I'm trying to inner join DataFrame A to DataFrame B and am running into an error.
Here's my join statement:
merged = DataFrameA.join(DataFrameB, on=['Code','Date'])
And here's the error:
ValueError: len(left_on) must equal the number of levels in the index of "right"
I'm not sure the column order matters (they aren't truly "ordered" are they?), but just in case, the DataFrames are organized like this:
DataFrameA: Code, Date, ColA, ColB, ColC, ..., ColG, ColH (shape: 80514, 8 - no index)
DataFrameB: Date, Code, Col1, Col2, Col3, ..., Col15, Col16 (shape: 859, 16 - no index)
Do I need to correct my join statement?

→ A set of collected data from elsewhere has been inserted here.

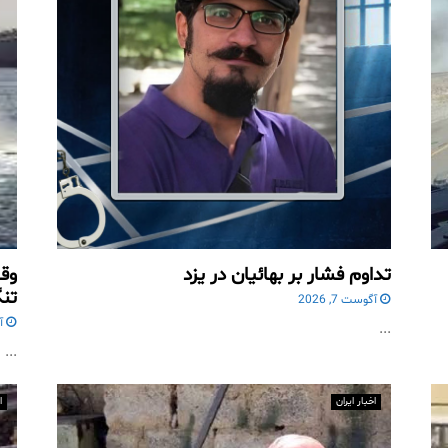
تداوم فشار بر بهائیان در یزد
وقو
تنگ
آگوست 7, 2026
آگ
...
...
اخبار ایران
ا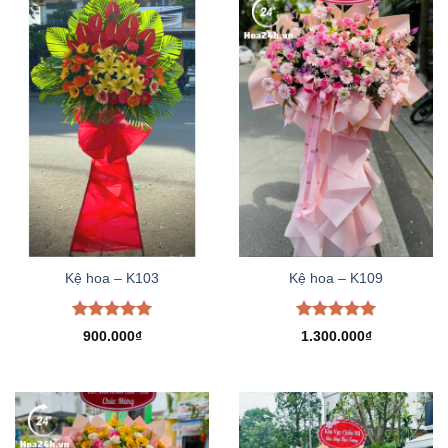
Kệ hoa – K103
Kệ hoa – K109
Được xếp
Được xếp
900.000
₫
1.300.000
₫
hạng
5.00
hạng
5.00
5 sao
5 sao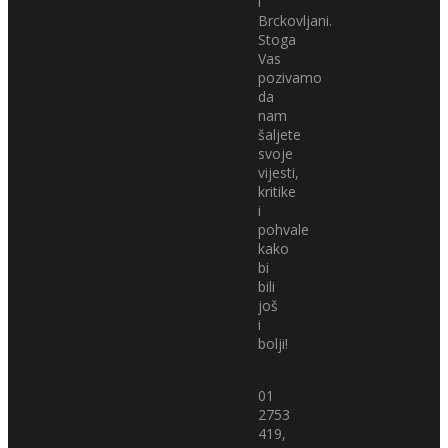
i
Brckovljani.
Stoga
Vas
pozivamo
da
nam
šaljete
svoje
vijesti,
kritike
i
pohvale
kako
bi
bili
još
i
bolji!
01
2753
419,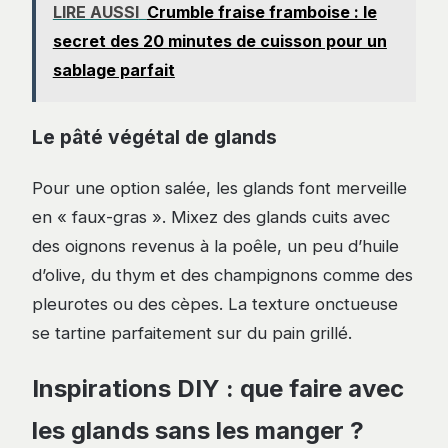
LIRE AUSSI
Crumble fraise framboise : le
secret des 20 minutes de cuisson pour un
sablage parfait
Le pâté végétal de glands
Pour une option salée, les glands font merveille
en « faux-gras ». Mixez des glands cuits avec
des oignons revenus à la poêle, un peu d’huile
d’olive, du thym et des champignons comme des
pleurotes ou des cèpes. La texture onctueuse
se tartine parfaitement sur du pain grillé.
Inspirations DIY : que faire avec
les glands sans les manger ?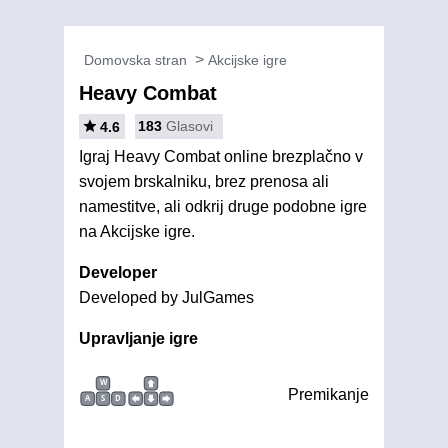
Domovska stran
Akcijske igre
Heavy Combat
183
Glasovi
4.6
Igraj Heavy Combat online brezplačno v
svojem brskalniku, brez prenosa ali
namestitve, ali odkrij druge podobne igre
na Akcijske igre.
Developer
Developed by JulGames
Upravljanje igre
W
Premikanje
A
S
D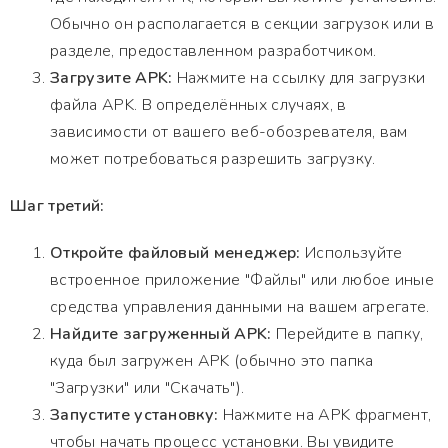
Обычно он располагается в секции загрузок или в
разделе, предоставленном разработчиком.
Загрузите APK:
Нажмите на ссылку для загрузки
файла APK. В определённых случаях, в
зависимости от вашего веб-обозревателя, вам
может потребоваться разрешить загрузку.
Шаг третий:
Откройте файловый менеджер:
Используйте
встроенное приложение "Файлы" или любое иные
средства управления данными на вашем агрегате.
Найдите загруженный APK:
Перейдите в папку,
куда был загружен APK (обычно это папка
"Загрузки" или "Скачать").
Запустите установку:
Нажмите на APK фрагмент,
чтобы начать процесс установки. Вы увидите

Or is there another, better way to get the intersection (or inner join) of these two DataFrames?
use merge
if you are not joining on the index:
merged = pd.merge(DataFrameA,DataFrameB, on=['Code','Date'])
Follow up to question below:
Here is a reproducible example:
import pandas as pd
# create some timestamps for date column
i = pd.to_datetime(pd.date_range('20140601',periods=2))
#create two dataframes to merge
df = pd.DataFrame({'code': ['ABC','EFG'], 'date':i,'col1': [10,100]})
df2 = pd.DataFrame({'code': ['ABC','EFG'], 'date':i,'col2': [10,200]})
#merge on columns (default join is inner)
pd.merge(df, df2, on =['code','date'])
This results is:
code col1 date col2
0 ABC 10 2014-06-01 10
1 EFG 100 2014-06-02 200
What happens when you run this code?